Source records
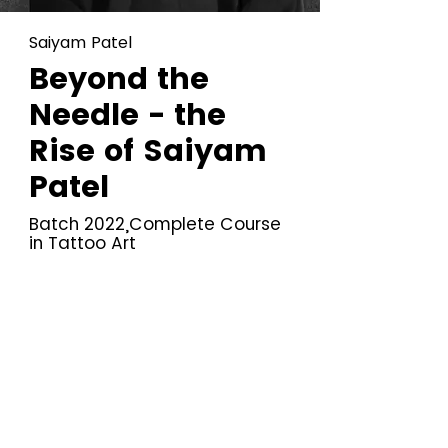
Saiyam Patel
Beyond the
Needle - the
Rise of Saiyam
Patel
Batch 2022,Complete Course
in Tattoo Art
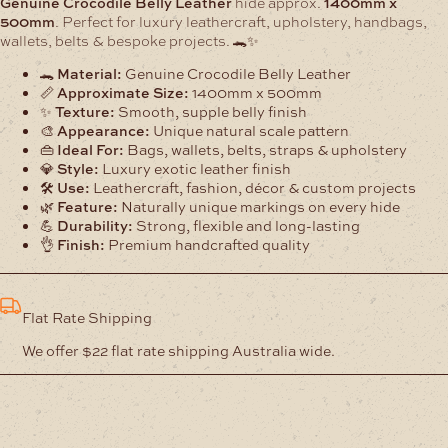
Genuine Crocodile Belly Leather
hide approx.
1400mm x
500mm
. Perfect for luxury leathercraft, upholstery, handbags,
wallets, belts & bespoke projects. 🐊✨
🐊
Material:
Genuine Crocodile Belly Leather
📏
Approximate Size:
1400mm x 500mm
✨
Texture:
Smooth, supple belly finish
🎨
Appearance:
Unique natural scale pattern
👜
Ideal For:
Bags, wallets, belts, straps & upholstery
💎
Style:
Luxury exotic leather finish
🛠️
Use:
Leathercraft, fashion, décor & custom projects
🌿
Feature:
Naturally unique markings on every hide
💪
Durability:
Strong, flexible and long-lasting
👌
Finish:
Premium handcrafted quality
Flat Rate Shipping
We offer $22 flat rate shipping Australia wide.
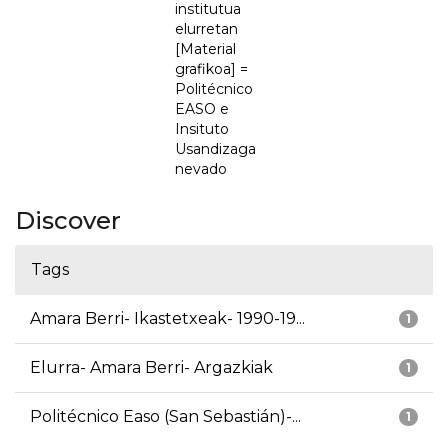
institutua
elurretan
[Material
grafikoa] =
Politécnico
EASO e
Insituto
Usandizaga
nevado
Discover
Tags
Amara Berri- Ikastetxeak- 1990-19...
1
Elurra- Amara Berri- Argazkiak
1
Politécnico Easo (San Sebastián)-...
1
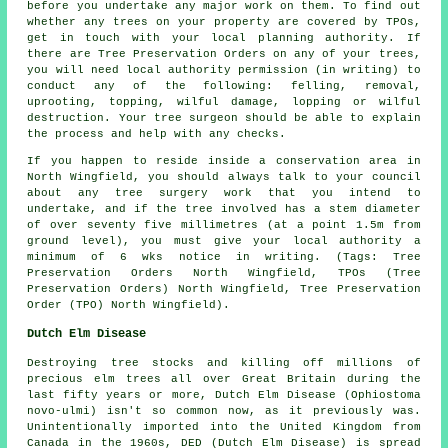
before you undertake any major work on them. To find out
whether any trees on your property are covered by TPOs,
get in touch with your local planning authority. If
there are Tree Preservation Orders on any of your trees,
you will need local authority permission (in writing) to
conduct any of the following: felling, removal,
uprooting, topping, wilful damage, lopping or wilful
destruction. Your tree surgeon should be able to explain
the process and help with any checks.
If you happen to reside inside a conservation area in
North Wingfield, you should always talk to your council
about any tree surgery work that you intend to
undertake, and if the tree involved has a stem diameter
of over seventy five millimetres (at a point 1.5m from
ground level), you must give your local authority a
minimum of 6 wks notice in writing. (Tags: Tree
Preservation Orders North Wingfield, TPOs (Tree
Preservation Orders) North Wingfield, Tree Preservation
Order (TPO) North Wingfield).
Dutch Elm Disease
Destroying tree stocks and killing off millions of
precious elm trees all over Great Britain during the
last fifty years or more, Dutch Elm Disease (Ophiostoma
novo-ulmi) isn't so common now, as it previously was.
Unintentionally imported into the United Kingdom from
Canada in the 1960s, DED (Dutch Elm Disease) is spread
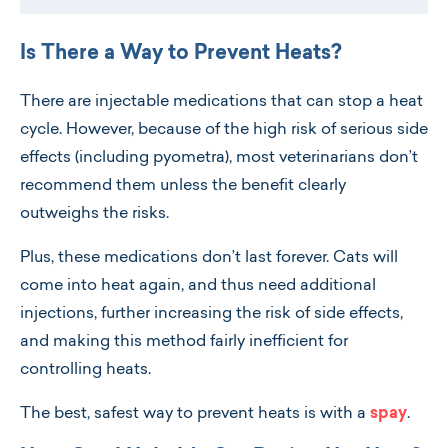
Is There a Way to Prevent Heats?
There are injectable medications that can stop a heat
cycle. However, because of the high risk of serious side
effects (including pyometra), most veterinarians don’t
recommend them unless the benefit clearly
outweighs the risks.
Plus, these medications don’t last forever. Cats will
come into heat again, and thus need additional
injections, further increasing the risk of side effects,
and making this method fairly inefficient for
controlling heats.
The best, safest way to prevent heats is with a
spay
.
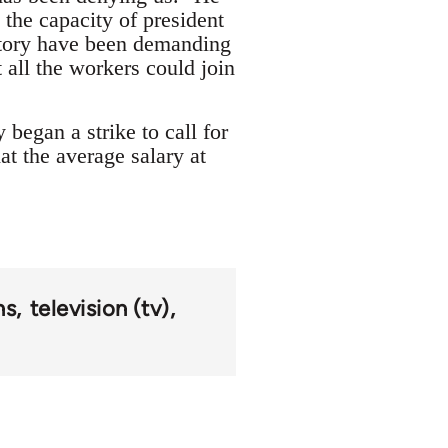
the capacity of president
actory have been demanding
 all the workers could join
began a strike to call for
at the average salary at
ns
television (tv)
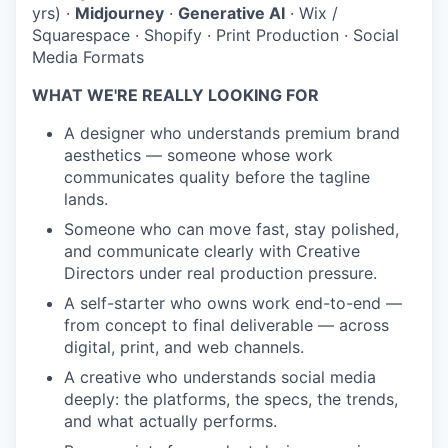
yrs)
·
Midjourney
·
Generative AI
·
Wix /
Squarespace
·
Shopify
·
Print Production
·
Social
Media Formats
WHAT WE'RE REALLY LOOKING FOR
A designer who understands premium brand
aesthetics — someone whose work
communicates quality before the tagline
lands.
Someone who can move fast, stay polished,
and communicate clearly with Creative
Directors under real production pressure.
A self-starter who owns work end-to-end —
from concept to final deliverable — across
digital, print, and web channels.
A creative who understands social media
deeply: the platforms, the specs, the trends,
and what actually performs.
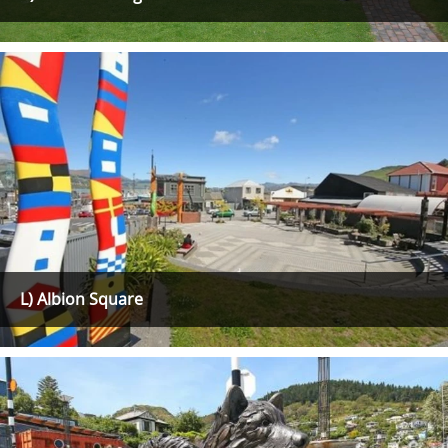
L) Albion Square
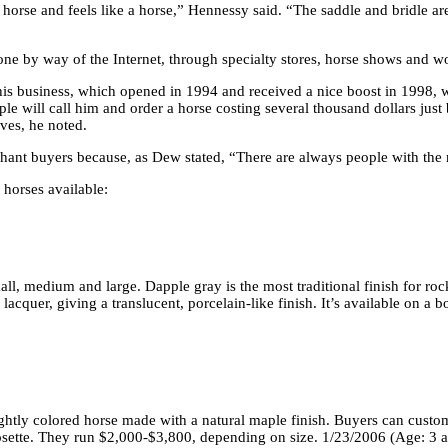
 a horse and feels like a horse,” Hennessy said. “The saddle and bridle a
done by way of the Internet, through specialty stores, horse shows and 
his business, which opened in 1994 and received a nice boost in 1998, 
ple will call him and order a horse costing several thousand dollars just
ives, he noted.
nchant buyers because, as Dew stated, “There are always people with the
horses available:
ll, medium and large. Dapple gray is the most traditional finish for ro
acquer, giving a translucent, porcelain-like finish. It’s available on a
ightly colored horse made with a natural maple finish. Buyers can custom
rosette. They run $2,000-$3,800, depending on size. 1/23/2006 (Age: 3 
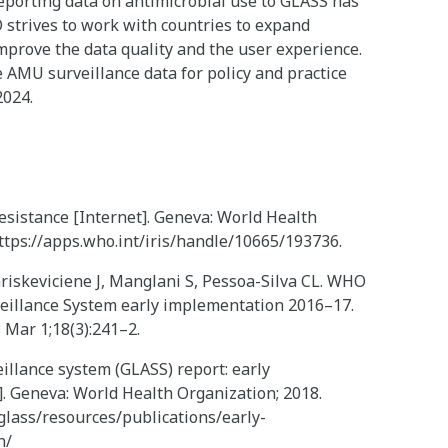
eporting data on antimicrobial use to GLASS has
 strives to work with countries to expand
improve the data quality and the user experience.
AMU surveillance data for policy and practice
2024.
resistance [Internet]. Geneva: World Health
https://apps.who.int/iris/handle/10665/193736.
riskeviciene J, Manglani S, Pessoa-Silva CL. WHO
veillance System early implementation 2016–17.
8 Mar 1;18(3):241–2.
illance system (GLASS) report: early
. Geneva: World Health Organization; 2018.
glass/resources/publications/early-
n/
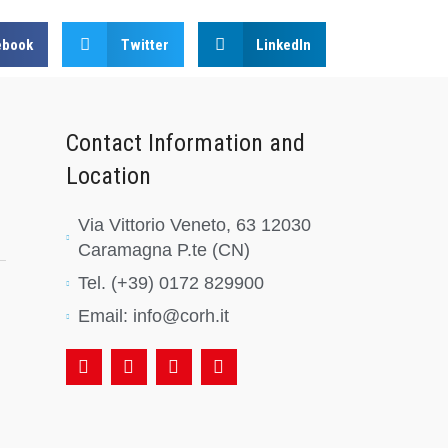
ebook
Twitter
LinkedIn
Contact Information and
Location
Via Vittorio Veneto, 63 12030
Caramagna P.te (CN)
Tel. (+39) 0172 829900
Email: info@corh.it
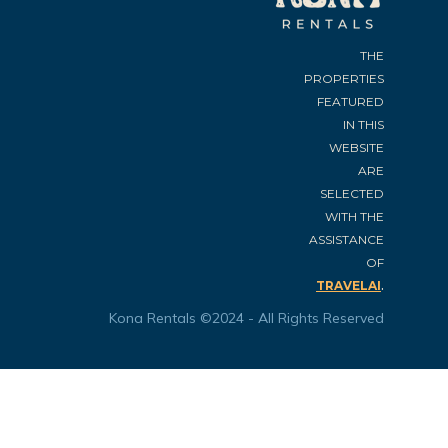
THE
PROPERTIES
FEATURED
IN THIS
WEBSITE
ARE
SELECTED
WITH THE
ASSISTANCE
OF
.
TRAVELAI
Kona Rentals ©2024 - All Rights Reserved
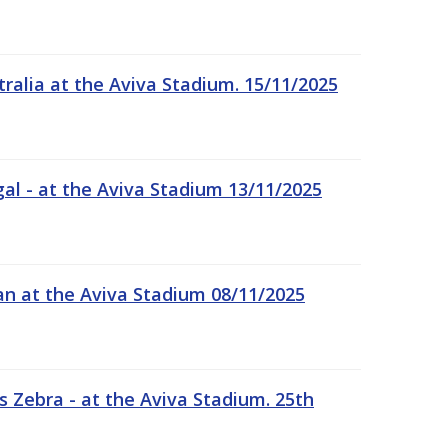
tralia at the Aviva Stadium. 15/11/2025
gal - at the Aviva Stadium 13/11/2025
an at the Aviva Stadium 08/11/2025
 Zebra - at the Aviva Stadium. 25th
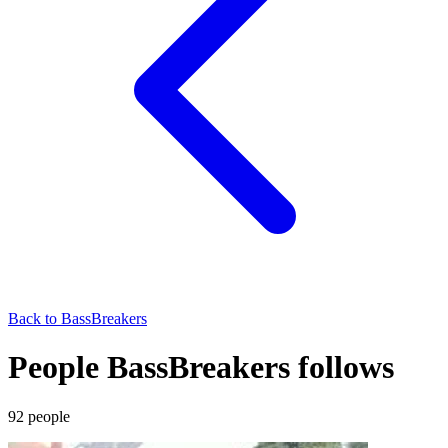
Back to
BassBreakers
People BassBreakers follows
92
people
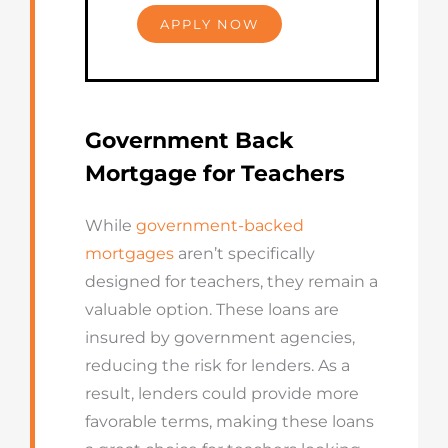
APPLY NOW
Government Back
Mortgage for Teachers
While
government-backed
mortgages
aren’t specifically
designed for teachers, they remain a
valuable option. These loans are
insured by government agencies,
reducing the risk for lenders. As a
result, lenders could provide more
favorable terms, making these loans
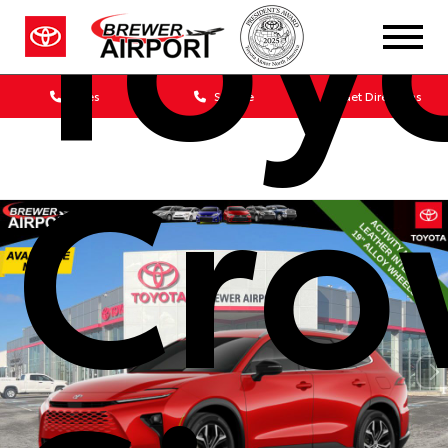
Toy
Sales
Service
Get Directions
Cro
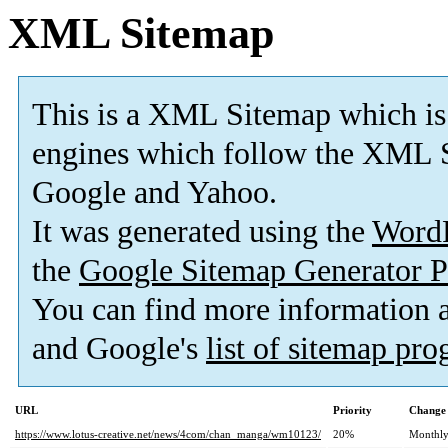
XML Sitemap
This is a XML Sitemap which is
engines which follow the XML S
Google and Yahoo.
It was generated using the
Word
the
Google Sitemap Generator P
You can find more information
and Google's
list of sitemap pr
URL
Priority
Change 
https://www.lotus-creative.net/news/4com/chan_manga/wm10123/
20%
Monthl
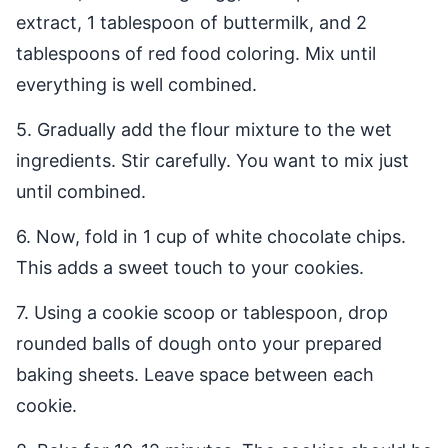
extract, 1 tablespoon of buttermilk, and 2
tablespoons of red food coloring. Mix until
everything is well combined.
5. Gradually add the flour mixture to the wet
ingredients. Stir carefully. You want to mix just
until combined.
6. Now, fold in 1 cup of white chocolate chips.
This adds a sweet touch to your cookies.
7. Using a cookie scoop or tablespoon, drop
rounded balls of dough onto your prepared
baking sheets. Leave space between each
cookie.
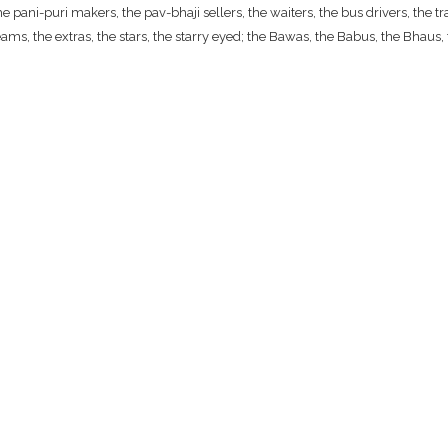
ani-puri makers, the pav-bhaji sellers, the waiters, the bus drivers, the traf
ams, the extras, the stars, the starry eyed; the Bawas, the Babus, the Bhaus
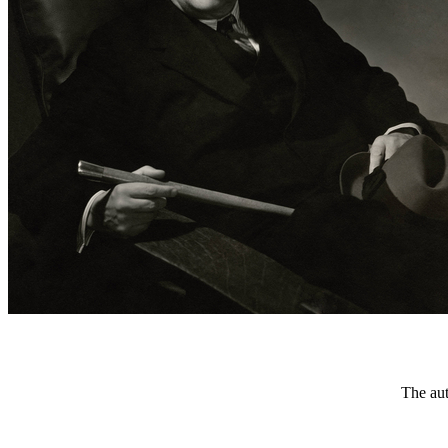
The aut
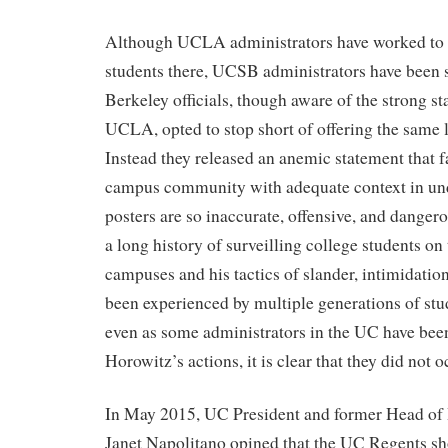
Although UCLA administrators have worked to a
students there, UCSB administrators have been s
Berkeley officials, though aware of the strong st
UCLA, opted to stop short of offering the same l
Instead they released an anemic statement that f
campus community with adequate context in un
posters are so inaccurate, offensive, and danger
a long history of surveilling college students on
campuses and his tactics of slander, intimidatio
been experienced by multiple generations of stu
even as some administrators in the UC have been
Horowitz’s actions, it is clear that they did not 
In May 2015, UC President and former Head of
Janet Napolitano opined that the UC Regents sh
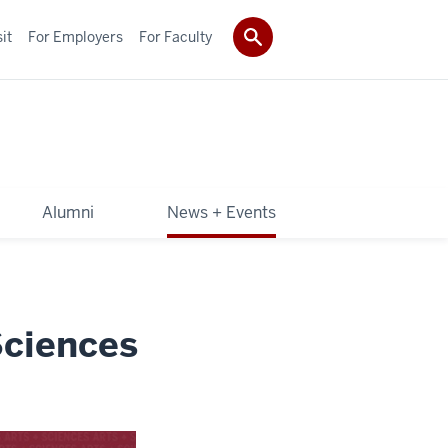
it
For Employers
For Faculty
Alumni
News + Events
Sciences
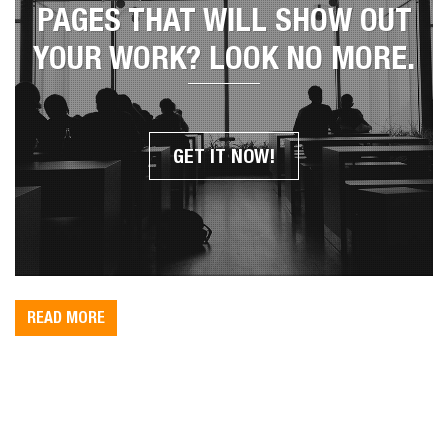
YOU WANT UNIQUE PORTFOLIO
PAGES THAT WILL SHOW OUT
YOUR WORK? LOOK NO MORE.
GET IT NOW!
READ MORE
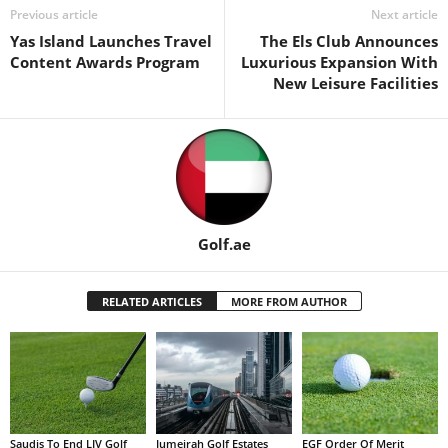
Previous article
Next article
Yas Island Launches Travel
The Els Club Announces
Content Awards Program
Luxurious Expansion With
New Leisure Facilities
Golf.ae
RELATED ARTICLES
MORE FROM AUTHOR
Saudis To End LIV Golf
Jumeirah Golf Estates
EGF Order Of Merit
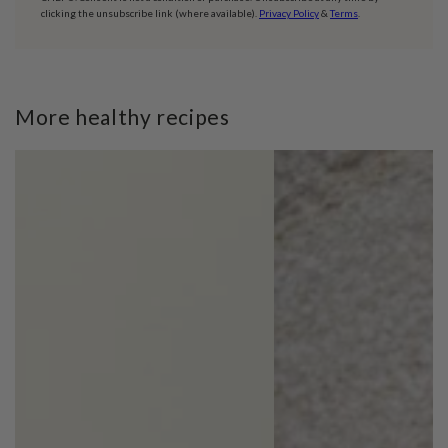
clicking the unsubscribe link (where available).
Privacy Policy
&
Terms
.
More healthy recipes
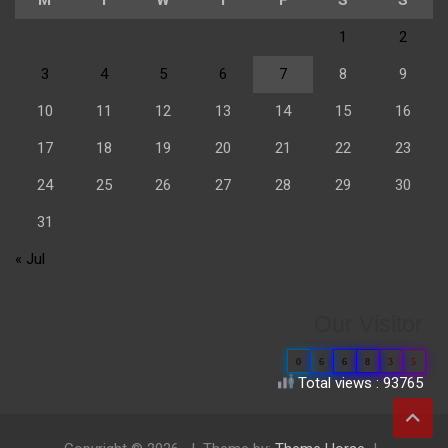
1
2
3
4
5
6
7
8
9
10
11
12
13
14
15
16
17
18
19
20
21
22
23
24
25
26
27
28
29
30
31
« Jul
Our Visitor
0
6
6
8
3
5
Total views : 93765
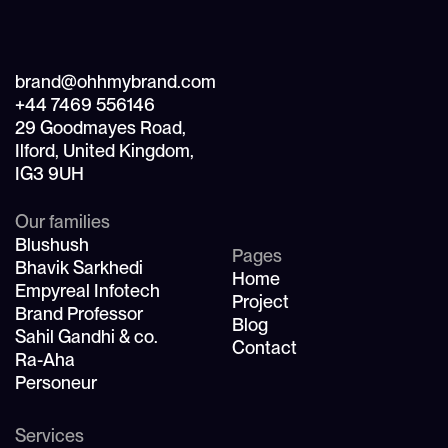
brand@ohhmybrand.com
+44 7469 556146
29 Goodmayes Road,
Ilford, United Kingdom,
IG3 9UH
Our families
Blushush
Pages
Bhavik Sarkhedi
Home
Empyreal Infotech
Project
Brand Professor
Blog
Sahil Gandhi & co.
Contact
Ra-Aha
Personeur
Services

How to complete this task: Exactly as they appear, please return only the lines from the first line of the records through the line containing "If you happen", both included, leaving out all pictures.

Task solution:
Saiyam Patel
Beyond the
Needle - the
Rise of Saiyam
Patel
Batch 2022,Complete Course
in Tattoo Art
Genuine Crocodile Belly Leather
hide approx.
1400mm x
500mm
. Perfect for luxury leathercraft, upholstery, handbags,
wallets, belts & bespoke projects. 🐊✨
🐊
Material:
Genuine Crocodile Belly Leather
📏
Approximate Size:
1400mm x 500mm
✨
Texture:
Smooth, supple belly finish
🎨
Appearance:
Unique natural scale pattern
👜
Ideal For:
Bags, wallets, belts, straps & upholstery
💎
Style:
Luxury exotic leather finish
🛠️
Use:
Leathercraft, fashion, décor & custom projects
🌿
Feature:
Naturally unique markings on every hide
💪
Durability:
Strong, flexible and long-lasting
👌
Finish:
Premium handcrafted quality
Flat Rate Shipping
We offer $22 flat rate shipping Australia wide.
institutua
elurretan
[Material
grafikoa] =
Politécnico
EASO e
Insituto
Usandizaga
nevado
Discover
Tags
Amara Berri- Ikastetxeak- 1990-19...
1
Elurra- Amara Berri- Argazkiak
1
Politécnico Easo (San Sebastián)-...
1
before you undertake any major work on them. To find out
whether any trees on your property are covered by TPOs,
get in touch with your local planning authority. If
there are Tree Preservation Orders on any of your trees,
you will need local authority permission (in writing) to
conduct any of the following: felling, removal,
uprooting, topping, wilful damage, lopping or wilful
destruction. Your tree surgeon should be able to explain
the process and help with any checks.
If you happen to reside inside a conservation area in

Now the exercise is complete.